Sonno e neonati: perché è importante e i consigli da seguire

Sonno e neonati: perché è importante e i consigli da seguire
AP Photo/Wilfredo Lee

Nella Giornata mondiale del sonno la Società italiana di neonatologia diffonde i consigli per un riposo sicuro per tutti i neonati.

Dormire bene è un requisito indispensabile di una vita sana. Ancora di più per i neonati: garantire loro un sonno sicuro e di qualità significa investire nel loro benessere. Nella Giornata mondiale del sonno celebrata il 13 marzo, la Società italiana di neonatologia sostiene la diffusione di pratiche fondate sull’evidenza scientifica, affinché famiglie e professionisti condividano gli stessi principi di prevenzione, contribuendo a ridurre i rischi e a costruire un futuro sano per il bambino. 

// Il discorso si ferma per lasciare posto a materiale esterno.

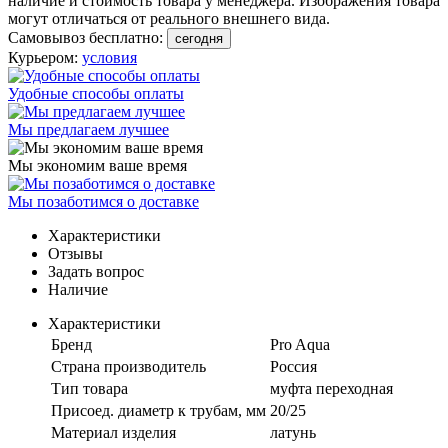
наличие и стоимость товара у менеджера. Изображения товара
могут отличаться от реального внешнего вида.
Самовывоз бесплатно:
сегодня
Курьером:
условия
Удобные способы оплаты
Мы предлагаем лучшее
Мы экономим ваше время
Мы позаботимся о доставке
Характеристики
Отзывы
Задать вопрос
Наличие
Характеристики
Бренд
Pro Aqua
Страна производитель
Россия
Тип товара
муфта переходная
Присоед. диаметр к трубам, мм
20/25
Материал изделия
латунь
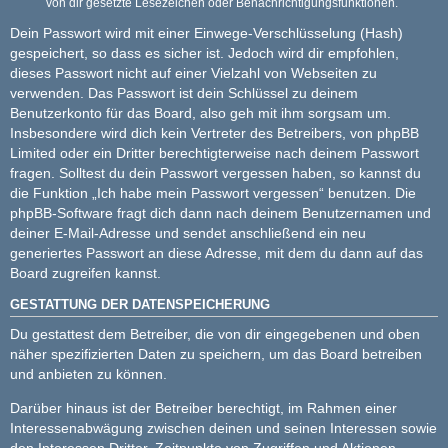
von dir gesetzte Lesezeichen oder Benachrichtigungsfunktionen.
Dein Passwort wird mit einer Einwege-Verschlüsselung (Hash)
gespeichert, so dass es sicher ist. Jedoch wird dir empfohlen,
dieses Passwort nicht auf einer Vielzahl von Webseiten zu
verwenden. Das Passwort ist dein Schlüssel zu deinem
Benutzerkonto für das Board, also geh mit ihm sorgsam um.
Insbesondere wird dich kein Vertreter des Betreibers, von phpBB
Limited oder ein Dritter berechtigterweise nach deinem Passwort
fragen. Solltest du dein Passwort vergessen haben, so kannst du
die Funktion „Ich habe mein Passwort vergessen“ benutzen. Die
phpBB-Software fragt dich dann nach deinem Benutzernamen und
deiner E-Mail-Adresse und sendet anschließend ein neu
generiertes Passwort an diese Adresse, mit dem du dann auf das
Board zugreifen kannst.
GESTATTUNG DER DATENSPEICHERUNG
Du gestattest dem Betreiber, die von dir eingegebenen und oben
näher spezifizierten Daten zu speichern, um das Board betreiben
und anbieten zu können.
Darüber hinaus ist der Betreiber berechtigt, im Rahmen einer
Interessenabwägung zwischen deinen und seinen Interessen sowie
den Interessen Dritter, Zeitpunkte von Zugriffen und Aktionen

Sonno come processo di sviluppo 

“Il sonno è un’esigenza biologica fondamentale per il neonato, troppo spesso sottovalutata e interrotta”, evidenzia Massimo Agosti, presidente della Sin. “Nel neonato il sonno non è solo riposo, ma un vero e proprio processo attivo di sviluppo, durante il quale si consolidano le connessione neuronali, si regolano metabolismo, crescita e risposta allo stress”, aggiunge Agosti. 

La protezione del sonno inizia quindi già in ospedale e in particolare in terapia intensiva neonatale, dove i neonati prematuri o fragili ricoverati sono spesso svegliati a causa dei rumori ambientali e di procedure mediche, monitoraggi e terapie a cui sono sottoposti, per supportarli e aiutarli nella loro cura e crescita.

La sindrome della morte in culla

Da qui l’invito da parte della società scientifica a ridurre luci e rumori ambientali nelle terapie intensive neonatali, riunire le procedure assistenziali in interventi minori per evitare risvegli ripetuti e favorire il comfort posturale del neonato.

“Seguire le indicazioni per garantire un sonno sicuro al proprio neonato è fondamentale anche per ridurre in modo notevole il rischio di Sids, la sindrome della morte in culla. Un evento fortunatamente raro, ma che rimane la principale causa di mortalità nel primo anno di vita, dopo il periodo neonatale”, spiega Luana Nosetti, responsabile del Centro disturbi respiratori del sonno e Sids all’Ospedale Filippo Del Ponte di Varese.

“In Italia il tasso di casi di Sids si è ridotto a circa lo 0,5 per mille nati, in calo grazie alle campagne di prevenzione, ma dobbiamo continuare ad informare i genitori sulle precauzioni più importanti da adottare”, sottolinea Nosetti. 

I consigli della Sin 

L’allattamento al seno è raccomandato, poiché il latte materno riduce il rischio di Sids. La posizione supina è da preferire per il sonno, senza oggetti morbidi o accessori nel letto. 

La temperatura ambientale va mantenuta tra i 19° e i 21°C. Bisogna evitare il surriscaldamento e vestire il bambino in modo leggero, senza coprirgli la testa. Sconsigliato, infine, il bed-sharing: il bambino dovrebbe dormire nella stessa stanza dei genitori, ma non nello stesso letto.